### [Record excerpts]
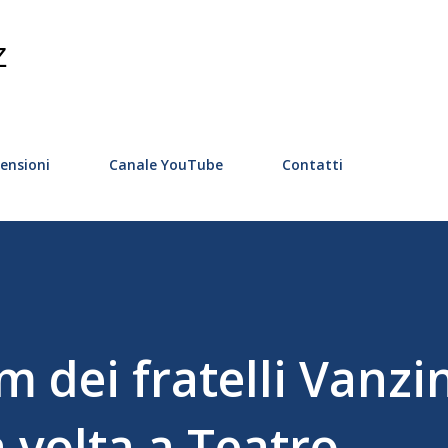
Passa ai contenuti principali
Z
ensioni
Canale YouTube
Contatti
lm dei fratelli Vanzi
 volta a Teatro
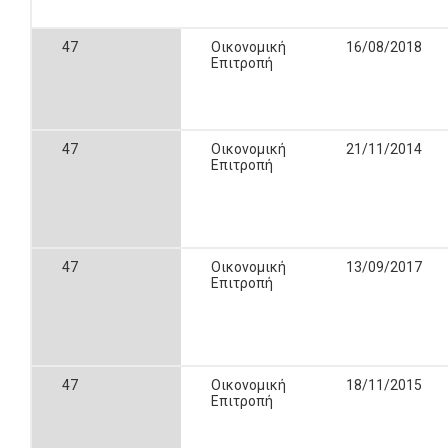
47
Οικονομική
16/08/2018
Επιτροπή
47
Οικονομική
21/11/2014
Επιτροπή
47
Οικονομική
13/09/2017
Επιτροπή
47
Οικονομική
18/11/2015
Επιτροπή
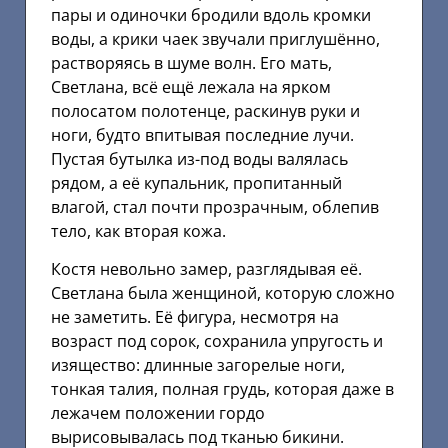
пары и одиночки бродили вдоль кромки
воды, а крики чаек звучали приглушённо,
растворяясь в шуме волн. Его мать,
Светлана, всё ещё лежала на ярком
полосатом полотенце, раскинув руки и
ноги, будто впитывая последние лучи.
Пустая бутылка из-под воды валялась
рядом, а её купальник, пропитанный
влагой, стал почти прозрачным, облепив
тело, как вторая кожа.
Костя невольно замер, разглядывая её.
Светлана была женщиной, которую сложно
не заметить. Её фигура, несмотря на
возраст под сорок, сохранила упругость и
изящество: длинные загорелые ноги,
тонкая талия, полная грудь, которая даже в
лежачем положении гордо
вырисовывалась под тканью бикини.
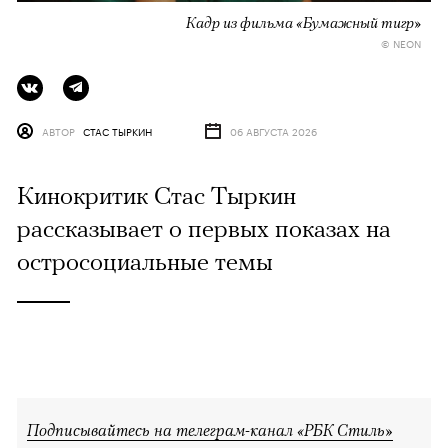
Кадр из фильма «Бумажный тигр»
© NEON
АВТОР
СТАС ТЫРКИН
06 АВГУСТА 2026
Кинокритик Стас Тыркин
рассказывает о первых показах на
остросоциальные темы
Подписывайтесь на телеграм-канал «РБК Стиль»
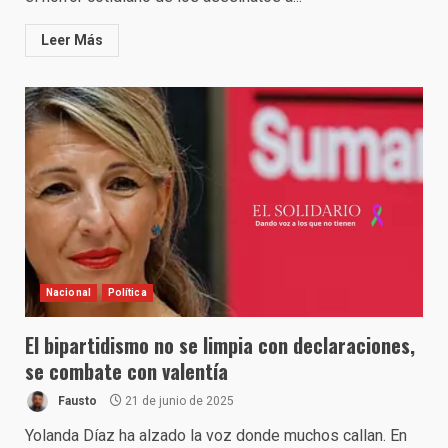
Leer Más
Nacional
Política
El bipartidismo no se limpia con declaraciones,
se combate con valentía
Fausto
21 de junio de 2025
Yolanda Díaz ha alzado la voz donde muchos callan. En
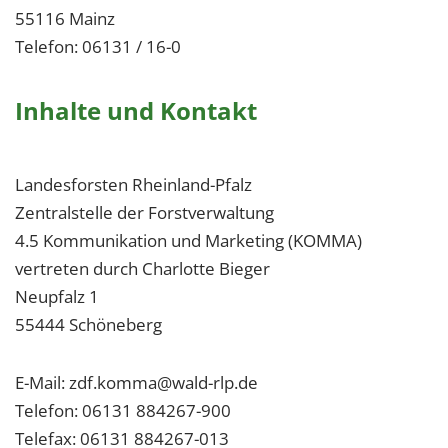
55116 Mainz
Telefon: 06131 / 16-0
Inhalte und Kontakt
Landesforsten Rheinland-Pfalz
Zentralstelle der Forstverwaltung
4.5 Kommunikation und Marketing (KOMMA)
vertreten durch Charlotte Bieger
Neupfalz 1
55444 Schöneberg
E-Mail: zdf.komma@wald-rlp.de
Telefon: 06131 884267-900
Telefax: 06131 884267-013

### [The problem]
Taking the line that contains "55116 Mainz" as the first, reproduce every line through the end of the entries exactly.

### [Solution to this problem]
55116 Mainz
Telefon: 06131 / 16-0
Inhalte und Kontakt
Landesforsten Rheinland-Pfalz
Zentralstelle der Forstverwaltung
4.5 Kommunikation und Marketing (KOMMA)
vertreten durch Charlotte Bieger
Neupfalz 1
55444 Schöneberg
E-Mail: zdf.komma@wald-rlp.de
Telefon: 06131 884267-900
Telefax: 06131 884267-013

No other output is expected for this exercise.